Augustus Robb, displeased, pleaded for a little tact, and Mike apologized.
"Sorry. But it's a subject we shall be leading up to before long. And this is Lord Shortlands' daughter, Lady Teresa Cobbold, whose name will be familiar to you from my correspondence. Thank you, Augustus," said Mike, acknowledging the other's wink and upward jerk of the thumbs. "I'm glad you approve. Do sit down. You will find this chair comfortable."
"Have a cushion, Mr. Robb," said Terry.
"A cigar?" said Lord Shortlands.
"I'd offer you a drink," said Mike, "but Stanwood has cleaned me out."
Too late, he saw that he had said the wrong thing. Augustus Robb, the ecstasy of finding himself in such distinguished company having induced in him a state of mind comparable to the nirvana of the Buddhists, had been leaning back in his chair with a soft, contented smile on his lips. This statement brought him up with a jerk, his face hard.

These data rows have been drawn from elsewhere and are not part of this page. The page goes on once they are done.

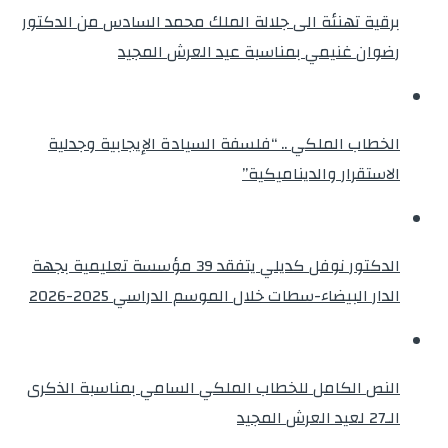
برقية تهنئة الى جلالة الملك محمد السادس من الدكتور
رضوان غنيمي بمناسبة عيد العرش المجيد
الخطاب الملكي .. “فلسفة السيادة الإيجابية وجدلية
الاستقرار والديناميكية”
الدكتور نوفل كديلي يتفقد 39 مؤسسة تعليمية بجهة
الدار البيضاء-سطات خلال الموسم الدراسي 2025-2026
النص الكامل للخطاب الملكي السامي بمناسبة الذكرى
الـ27 لعيد العرش المجيد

"Ho! So you've been drinking again, have you?" he observed austerely, giving Stanwood a stern look. "After all I said. All right, I wash me 'ands of you. If you want a 'obnailed liver, carry on, cocky. And if eventually you kick the bucket, what of it? I don't care. It's a matter of complete in-bleedin'-difference to me."
This generous outburst brought about one of those awkward pauses. Mike looked at Lord Shortlands. Terry looked at Stanwood. She also frowned significantly, and Stanwood took the hint. His was not a very high I.Q., but even he had realized the vital necessity of conciliating this man.
"Gee, Augustus, I'm sorry."
Augustus Robb sucked his front tooth.
"I'm sure he won't do it again, Mr. Robb."
Augustus Robb preserved an icy silence.
"Augustus," said Mike gently, "Lady Teresa Cobbold is speaking to you. She is, of course, the daughter of the fifth Earl of Shortlands, connected on her mother's side with the Byng-Brown-Byngs and the Foster-Frenches. The Sussex Foster-Frenches, not the Devonshire lot."
It was as if Augustus Robb had come out of a swoon and was saying "Where am I?" He blinked at Terry through his horn-rimmed spectacles, seeming to drink in her Byng-Brown-Byngness, and looked for a moment as if he were about to rise and bow. The cold sternness died out of his eyes, and he inclined his head forgivingly.